(SUPPLIED DATA Opens)

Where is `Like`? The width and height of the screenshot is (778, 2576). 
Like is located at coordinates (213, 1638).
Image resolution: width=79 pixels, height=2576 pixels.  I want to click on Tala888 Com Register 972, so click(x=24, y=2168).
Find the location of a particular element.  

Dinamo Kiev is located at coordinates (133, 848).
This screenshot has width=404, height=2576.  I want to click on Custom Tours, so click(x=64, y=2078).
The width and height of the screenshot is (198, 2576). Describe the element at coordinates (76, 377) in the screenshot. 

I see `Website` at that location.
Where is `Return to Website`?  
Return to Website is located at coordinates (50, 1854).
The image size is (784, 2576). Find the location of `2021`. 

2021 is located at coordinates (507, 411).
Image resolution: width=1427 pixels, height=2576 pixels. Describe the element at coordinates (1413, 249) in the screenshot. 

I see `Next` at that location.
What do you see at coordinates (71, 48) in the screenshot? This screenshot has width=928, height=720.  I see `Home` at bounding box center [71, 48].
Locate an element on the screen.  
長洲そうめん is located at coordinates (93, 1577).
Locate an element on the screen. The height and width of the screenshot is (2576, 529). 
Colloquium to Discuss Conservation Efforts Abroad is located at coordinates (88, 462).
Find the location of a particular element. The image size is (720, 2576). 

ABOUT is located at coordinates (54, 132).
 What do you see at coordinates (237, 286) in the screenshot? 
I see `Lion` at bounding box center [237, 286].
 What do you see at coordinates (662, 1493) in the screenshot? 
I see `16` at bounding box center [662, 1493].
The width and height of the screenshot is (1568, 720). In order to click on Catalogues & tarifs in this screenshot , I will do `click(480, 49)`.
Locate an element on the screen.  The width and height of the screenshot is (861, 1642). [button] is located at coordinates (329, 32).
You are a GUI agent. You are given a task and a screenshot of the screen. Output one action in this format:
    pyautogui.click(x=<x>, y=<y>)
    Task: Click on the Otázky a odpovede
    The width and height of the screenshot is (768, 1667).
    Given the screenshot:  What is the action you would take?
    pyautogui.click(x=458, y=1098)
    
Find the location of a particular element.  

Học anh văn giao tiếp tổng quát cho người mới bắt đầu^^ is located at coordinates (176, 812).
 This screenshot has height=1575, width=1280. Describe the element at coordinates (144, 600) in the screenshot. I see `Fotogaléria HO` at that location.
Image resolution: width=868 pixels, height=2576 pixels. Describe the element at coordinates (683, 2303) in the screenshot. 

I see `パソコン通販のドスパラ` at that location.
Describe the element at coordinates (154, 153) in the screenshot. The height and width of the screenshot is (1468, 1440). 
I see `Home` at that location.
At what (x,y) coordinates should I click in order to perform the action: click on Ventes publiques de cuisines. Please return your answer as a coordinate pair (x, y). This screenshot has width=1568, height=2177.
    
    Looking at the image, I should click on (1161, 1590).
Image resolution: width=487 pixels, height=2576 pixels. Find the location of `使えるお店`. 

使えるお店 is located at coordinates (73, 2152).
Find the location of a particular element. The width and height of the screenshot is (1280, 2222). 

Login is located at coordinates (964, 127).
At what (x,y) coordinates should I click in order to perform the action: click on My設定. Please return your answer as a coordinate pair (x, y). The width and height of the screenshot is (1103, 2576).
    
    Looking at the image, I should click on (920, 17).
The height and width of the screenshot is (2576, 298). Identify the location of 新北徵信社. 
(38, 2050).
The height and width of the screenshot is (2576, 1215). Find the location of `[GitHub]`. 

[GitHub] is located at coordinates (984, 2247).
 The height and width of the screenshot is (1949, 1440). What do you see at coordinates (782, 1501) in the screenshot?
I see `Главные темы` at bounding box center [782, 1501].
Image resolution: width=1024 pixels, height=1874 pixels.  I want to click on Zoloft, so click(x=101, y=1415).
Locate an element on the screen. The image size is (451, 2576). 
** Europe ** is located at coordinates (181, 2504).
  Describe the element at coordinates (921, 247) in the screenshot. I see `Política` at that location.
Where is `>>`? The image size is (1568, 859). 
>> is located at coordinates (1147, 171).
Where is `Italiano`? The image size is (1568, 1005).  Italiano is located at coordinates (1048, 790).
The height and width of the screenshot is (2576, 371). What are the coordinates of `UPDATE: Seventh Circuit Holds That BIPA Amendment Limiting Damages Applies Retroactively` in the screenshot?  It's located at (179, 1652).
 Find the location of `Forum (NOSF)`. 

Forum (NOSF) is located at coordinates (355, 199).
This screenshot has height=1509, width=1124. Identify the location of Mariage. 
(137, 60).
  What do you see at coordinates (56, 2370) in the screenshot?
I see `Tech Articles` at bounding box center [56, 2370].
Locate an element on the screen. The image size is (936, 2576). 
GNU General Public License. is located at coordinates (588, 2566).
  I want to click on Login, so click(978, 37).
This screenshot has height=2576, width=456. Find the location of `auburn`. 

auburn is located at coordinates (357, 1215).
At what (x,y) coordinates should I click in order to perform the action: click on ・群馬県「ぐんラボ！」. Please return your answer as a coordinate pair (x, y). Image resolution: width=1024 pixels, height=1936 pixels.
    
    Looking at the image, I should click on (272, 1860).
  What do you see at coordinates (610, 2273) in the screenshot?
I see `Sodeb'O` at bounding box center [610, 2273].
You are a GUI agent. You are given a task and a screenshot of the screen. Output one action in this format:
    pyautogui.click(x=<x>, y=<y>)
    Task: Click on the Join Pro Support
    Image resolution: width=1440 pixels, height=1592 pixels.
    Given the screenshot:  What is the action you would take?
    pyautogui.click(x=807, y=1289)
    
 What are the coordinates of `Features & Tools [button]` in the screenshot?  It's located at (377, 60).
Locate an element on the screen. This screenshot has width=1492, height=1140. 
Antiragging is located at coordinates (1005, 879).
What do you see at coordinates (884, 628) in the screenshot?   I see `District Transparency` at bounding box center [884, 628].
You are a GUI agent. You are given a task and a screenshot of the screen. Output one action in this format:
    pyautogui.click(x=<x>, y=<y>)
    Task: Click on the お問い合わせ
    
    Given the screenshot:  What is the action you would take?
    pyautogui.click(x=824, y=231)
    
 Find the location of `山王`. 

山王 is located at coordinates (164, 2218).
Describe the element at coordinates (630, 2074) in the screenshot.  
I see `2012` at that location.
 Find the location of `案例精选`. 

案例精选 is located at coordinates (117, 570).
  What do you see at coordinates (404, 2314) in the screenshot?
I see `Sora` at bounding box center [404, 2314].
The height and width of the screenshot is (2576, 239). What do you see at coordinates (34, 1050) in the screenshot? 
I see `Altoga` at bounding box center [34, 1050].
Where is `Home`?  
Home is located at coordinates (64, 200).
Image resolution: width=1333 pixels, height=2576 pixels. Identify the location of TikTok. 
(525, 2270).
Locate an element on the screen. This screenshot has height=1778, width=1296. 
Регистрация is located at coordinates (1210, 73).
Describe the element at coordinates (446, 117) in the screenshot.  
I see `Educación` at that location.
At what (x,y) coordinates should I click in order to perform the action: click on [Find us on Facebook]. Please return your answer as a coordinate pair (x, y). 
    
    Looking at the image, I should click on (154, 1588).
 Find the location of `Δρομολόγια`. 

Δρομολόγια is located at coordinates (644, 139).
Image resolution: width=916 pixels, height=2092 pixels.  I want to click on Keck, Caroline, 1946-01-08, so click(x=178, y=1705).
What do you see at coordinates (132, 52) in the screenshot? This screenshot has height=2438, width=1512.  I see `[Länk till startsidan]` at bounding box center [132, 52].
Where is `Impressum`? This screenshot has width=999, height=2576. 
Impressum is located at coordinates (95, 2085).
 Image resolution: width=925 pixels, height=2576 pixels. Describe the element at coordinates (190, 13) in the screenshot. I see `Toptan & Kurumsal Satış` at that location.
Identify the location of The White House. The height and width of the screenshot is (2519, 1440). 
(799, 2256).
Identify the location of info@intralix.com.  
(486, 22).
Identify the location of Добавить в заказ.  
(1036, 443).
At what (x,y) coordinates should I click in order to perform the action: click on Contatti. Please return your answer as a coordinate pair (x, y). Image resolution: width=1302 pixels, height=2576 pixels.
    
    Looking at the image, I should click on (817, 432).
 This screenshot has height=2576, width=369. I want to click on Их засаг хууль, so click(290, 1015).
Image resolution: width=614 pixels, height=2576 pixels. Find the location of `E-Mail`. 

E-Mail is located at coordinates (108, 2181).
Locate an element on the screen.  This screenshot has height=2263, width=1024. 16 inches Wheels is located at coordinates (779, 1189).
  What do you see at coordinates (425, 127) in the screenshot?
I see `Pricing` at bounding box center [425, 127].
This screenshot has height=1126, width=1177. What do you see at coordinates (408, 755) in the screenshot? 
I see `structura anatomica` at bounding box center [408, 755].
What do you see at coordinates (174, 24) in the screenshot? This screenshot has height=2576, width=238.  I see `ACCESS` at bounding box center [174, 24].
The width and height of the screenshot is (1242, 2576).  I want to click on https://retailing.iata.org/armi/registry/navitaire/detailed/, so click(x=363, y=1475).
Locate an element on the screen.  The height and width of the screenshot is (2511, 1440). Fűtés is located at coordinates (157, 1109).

(SUPPLIED DATA Closes)

The response should be the listing above, limited to the lines between the one holding "Identify the location of The" and the one holding "The width and height of the screenshot is (1242, 2576).", inclusive, reproduced exactly.

Identify the location of The White House. The height and width of the screenshot is (2519, 1440). 
(799, 2256).
Identify the location of info@intralix.com.  
(486, 22).
Identify the location of Добавить в заказ.  
(1036, 443).
At what (x,y) coordinates should I click in order to perform the action: click on Contatti. Please return your answer as a coordinate pair (x, y). Image resolution: width=1302 pixels, height=2576 pixels.
    
    Looking at the image, I should click on (817, 432).
 This screenshot has height=2576, width=369. I want to click on Их засаг хууль, so click(290, 1015).
Image resolution: width=614 pixels, height=2576 pixels. Find the location of `E-Mail`. 

E-Mail is located at coordinates (108, 2181).
Locate an element on the screen.  This screenshot has height=2263, width=1024. 16 inches Wheels is located at coordinates (779, 1189).
  What do you see at coordinates (425, 127) in the screenshot?
I see `Pricing` at bounding box center [425, 127].
This screenshot has height=1126, width=1177. What do you see at coordinates (408, 755) in the screenshot? 
I see `structura anatomica` at bounding box center [408, 755].
What do you see at coordinates (174, 24) in the screenshot? This screenshot has height=2576, width=238.  I see `ACCESS` at bounding box center [174, 24].
The width and height of the screenshot is (1242, 2576).  I want to click on https://retailing.iata.org/armi/registry/navitaire/detailed/, so click(x=363, y=1475).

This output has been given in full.